By Jodi at Webloggin
January 14, 2008 at 2:47 pm in Big Brother, Socialism

California is proposing that residents add a radio FM controlled receiver enabling the government access in an effort to control thermostats, refrigerators, pool pumps, computers, etc…. If passed, California politicians said that building permits would be denied for any contractor who refuses to comply with the new law.

WND reports:

Add thermostats to the list of private property the government would like to regulate as the state of California looks to require that residents install remotely monitored temperature controls in their homes next year.

The government is seeking to limit rolling blackouts and free up electric and natural gas resources by mandating that every new heating and cooling system include a “non-removable” FM receiver.
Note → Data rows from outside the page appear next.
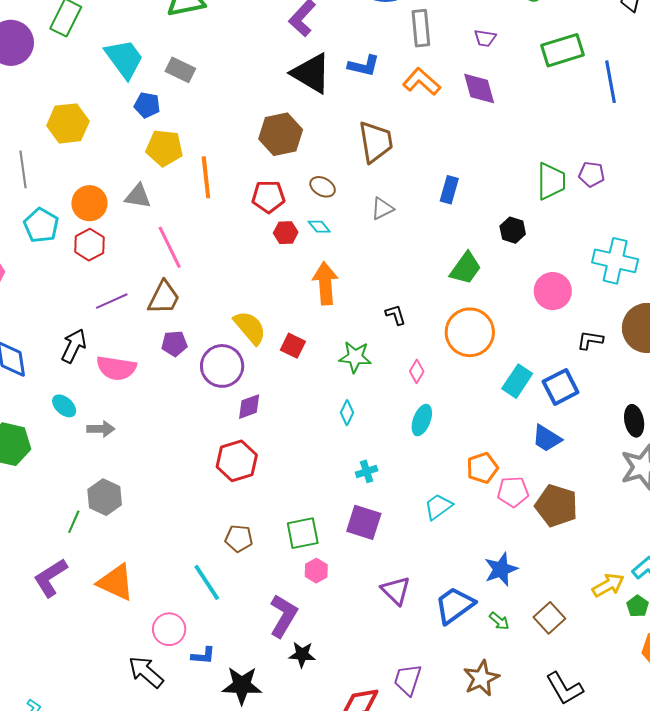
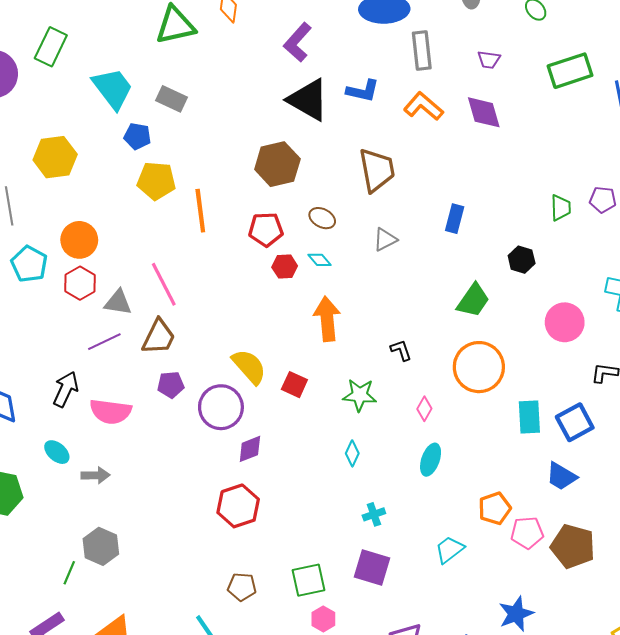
green trapezoid: (551, 181) -> (561, 208), size x0.7
gray triangle: (138, 196) -> (118, 302), moved
cyan rectangle: (517, 381) -> (529, 417), turned -36

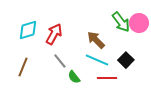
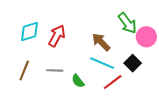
pink circle: (139, 23) -> (146, 37), moved
gray line: (60, 61) -> (55, 70), moved, turned -49
red line: (107, 78) -> (113, 82), turned -36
The thermostat is also capable of controlling other appliances in the house, such as electric water heaters, refrigerators, pool pumps, computers and lights in response to signals from utility companies. If contractors and residents refuse to comply with the mandate, their building permits will be denied.

The proposal, set to be considered by the commission Jan. 30, requires each thermostat to be equipped with a radio communication device to send “price signals” and automatically adjust temperature up or down 4 degrees for cooling and heating, as California’s public and private utility organizations deem necessary.

Claudia Chandler, assistant executive director for the California Energy Commission, told WND the new systems would be highly beneficial to residents.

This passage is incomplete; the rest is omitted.